Abstract

Recognized leader of European masters at the court of the Manchu rulers of China in the 18th century, Italian Jesuit artist Giuseppe Castiglione gained wide popularity among art critics and connoisseurs of Chinese art only in the post-war period, which is both natural and paradoxical, because the young Baroque master who had departed for China as a Jesuit lay brother disappeared from European art history, of course, without getting lost in the archives of the order.
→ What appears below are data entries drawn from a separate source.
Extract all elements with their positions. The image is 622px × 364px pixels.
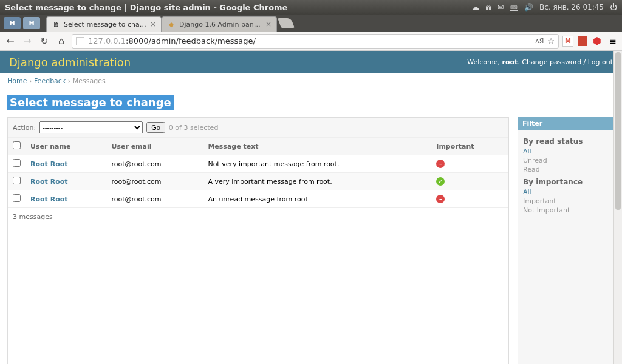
cloud-icon[interactable]: ☁ bbox=[472, 3, 479, 12]
tab-label: Django 1.6 Admin panel cu bbox=[179, 21, 262, 29]
browser-tabstrip: H H 🗎 Select message to change × ◆ Djang… bbox=[0, 15, 622, 32]
table-row: Root Rootroot@root.comNot very important… bbox=[8, 155, 508, 173]
selection-count: 0 of 3 selected bbox=[169, 124, 219, 132]
welcome-label: Welcome, bbox=[467, 58, 502, 66]
change-password-link[interactable]: Change password bbox=[522, 58, 581, 66]
row-name-link[interactable]: Root Root bbox=[30, 160, 68, 168]
launcher-button-1[interactable]: H bbox=[4, 17, 21, 29]
admin-page: Django administration Welcome, root. Cha… bbox=[0, 51, 622, 364]
breadcrumb-app[interactable]: Feedback bbox=[34, 77, 66, 85]
col-important[interactable]: Important bbox=[431, 138, 508, 155]
row-important: ✓ bbox=[431, 173, 508, 190]
new-tab-button[interactable] bbox=[278, 18, 295, 28]
reload-button[interactable]: ↻ bbox=[38, 35, 51, 48]
row-checkbox[interactable] bbox=[13, 159, 21, 167]
page-icon: 🗎 bbox=[52, 20, 60, 29]
mail-icon[interactable]: ✉ bbox=[497, 3, 504, 12]
forward-button[interactable]: → bbox=[21, 35, 34, 48]
filter-option[interactable]: Read bbox=[523, 165, 610, 174]
result-table: User name User email Message text Import… bbox=[8, 138, 508, 208]
os-titlebar: Select message to change | Django site a… bbox=[0, 0, 622, 15]
paginator: 3 messages bbox=[8, 208, 508, 226]
clock[interactable]: Вс. янв. 26 01:45 bbox=[539, 3, 604, 12]
row-checkbox[interactable] bbox=[13, 194, 21, 202]
url-path: :8000/admin/feedback/message/ bbox=[126, 36, 256, 46]
changelist: Action: --------- Go 0 of 3 selected Use… bbox=[7, 117, 509, 364]
check-icon: ✓ bbox=[436, 177, 445, 186]
launcher-button-2[interactable]: H bbox=[23, 17, 40, 29]
filter-option[interactable]: Unread bbox=[523, 156, 610, 165]
row-name-link[interactable]: Root Root bbox=[30, 178, 68, 186]
window-title: Select message to change | Django site a… bbox=[5, 3, 472, 12]
scrollbar-thumb[interactable] bbox=[615, 52, 621, 210]
row-checkbox[interactable] bbox=[13, 177, 21, 184]
url-host: 127.0.0.1 bbox=[88, 36, 126, 46]
breadcrumb-current: Messages bbox=[73, 77, 106, 85]
translate-icon[interactable]: ᴀЯ bbox=[535, 37, 544, 45]
row-email: root@root.com bbox=[106, 173, 203, 190]
table-row: Root Rootroot@root.comAn unread message … bbox=[8, 190, 508, 208]
volume-icon[interactable]: 🔊 bbox=[524, 3, 533, 12]
tab-label: Select message to change bbox=[64, 21, 146, 29]
filter-sidebar: Filter By read statusAllUnreadReadBy imp… bbox=[518, 117, 615, 364]
back-button[interactable]: ← bbox=[4, 35, 17, 48]
launcher: H H bbox=[4, 17, 40, 29]
tab-inactive[interactable]: ◆ Django 1.6 Admin panel cu × bbox=[162, 16, 277, 32]
system-tray: ☁ ⋒ ✉ ⌨ 🔊 Вс. янв. 26 01:45 ⏻ bbox=[472, 3, 617, 12]
filter-heading: By importance bbox=[523, 178, 610, 186]
ime-icon[interactable]: ⌨ bbox=[510, 4, 518, 11]
row-text: Not very important message from root. bbox=[203, 155, 431, 173]
logout-link[interactable]: Log out bbox=[588, 58, 613, 66]
close-icon[interactable]: × bbox=[265, 20, 272, 29]
favorite-icon[interactable]: ☆ bbox=[547, 36, 555, 46]
row-important: – bbox=[431, 190, 508, 208]
admin-header: Django administration Welcome, root. Cha… bbox=[0, 51, 622, 73]
adblock-icon[interactable]: ⬢ bbox=[592, 36, 603, 47]
go-button[interactable]: Go bbox=[146, 122, 165, 133]
col-email[interactable]: User email bbox=[106, 138, 203, 155]
toolbar-extensions: M ⬢ ≡ bbox=[562, 36, 618, 47]
close-icon[interactable]: × bbox=[150, 20, 156, 29]
admin-brand: Django administration bbox=[9, 56, 467, 69]
menu-icon[interactable]: ≡ bbox=[607, 36, 618, 47]
row-text: An unread message from root. bbox=[203, 190, 431, 208]
filter-heading: By read status bbox=[523, 137, 610, 146]
url-bar[interactable]: 127.0.0.1:8000/admin/feedback/message/ ᴀ… bbox=[72, 34, 559, 49]
page-icon bbox=[76, 37, 84, 46]
scrollbar[interactable] bbox=[613, 51, 622, 364]
power-icon[interactable]: ⏻ bbox=[610, 3, 617, 12]
browser-toolbar: ← → ↻ ⌂ 127.0.0.1:8000/admin/feedback/me… bbox=[0, 32, 622, 51]
minus-icon: – bbox=[436, 160, 445, 168]
row-name-link[interactable]: Root Root bbox=[30, 195, 68, 203]
table-row: Root Rootroot@root.comA very important m… bbox=[8, 173, 508, 190]
row-email: root@root.com bbox=[106, 155, 203, 173]
filter-option[interactable]: All bbox=[523, 187, 610, 197]
home-button[interactable]: ⌂ bbox=[55, 35, 68, 48]
select-all-checkbox[interactable] bbox=[13, 141, 21, 149]
breadcrumb: Home › Feedback › Messages bbox=[0, 73, 622, 89]
row-important: – bbox=[431, 155, 508, 173]
actions-bar: Action: --------- Go 0 of 3 selected bbox=[8, 118, 508, 138]
action-label: Action: bbox=[13, 124, 36, 132]
admin-user-tools: Welcome, root. Change password / Log out bbox=[467, 58, 613, 66]
filter-option[interactable]: All bbox=[523, 147, 610, 156]
minus-icon: – bbox=[436, 195, 445, 203]
bookmark-ext-icon[interactable] bbox=[578, 36, 587, 46]
filter-title: Filter bbox=[518, 117, 615, 130]
select-all-header bbox=[8, 138, 26, 155]
wifi-icon[interactable]: ⋒ bbox=[485, 3, 491, 12]
page-icon: ◆ bbox=[167, 20, 176, 29]
row-text: A very important message from root. bbox=[203, 173, 431, 190]
page-title: Select message to change bbox=[7, 95, 174, 110]
filter-option[interactable]: Not Important bbox=[523, 206, 610, 215]
col-text[interactable]: Message text bbox=[203, 138, 431, 155]
row-email: root@root.com bbox=[106, 190, 203, 208]
breadcrumb-home[interactable]: Home bbox=[7, 77, 27, 85]
col-username[interactable]: User name bbox=[26, 138, 106, 155]
username: root bbox=[502, 58, 518, 66]
action-select[interactable]: --------- bbox=[39, 121, 143, 133]
gmail-icon[interactable]: M bbox=[562, 36, 573, 47]
filter-option[interactable]: Important bbox=[523, 197, 610, 206]
tab-active[interactable]: 🗎 Select message to change × bbox=[46, 16, 162, 32]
The article aims to bring together several vectors, where the most fundamental component of the problem is the actual work of the artist, striving to find out who knew that the author of, e.g., the drawings brought to France for a series of engravings on the ‘Conquest of Xi-yu’ was Castiglione, and, finally, when the non-Chinese art-world first met Lan Shining’s paintings and realized the identity of Lan Shining as Castiglione? The author demonstrates that this identification took place in China earlier than in Europe, based on information from the court archives; besides Chinese court art has never forgotten the fact that Castiglione and his associates introduced European trends, initiated and supported by the Manchu emperors. Thus, the article briefly traces the circumstances of the return of Giuseppe Castiglione’s name and legacy to European art history, starting with the archives of the Jesuit Order, through the Peking Gogong palace exhibitions and catalogues and, finally, to the pioneering work of George Loehr, which we can be considered the beginning of a full-fledged study of the Italo-Chinese master’s art in the 20th–21st centuries.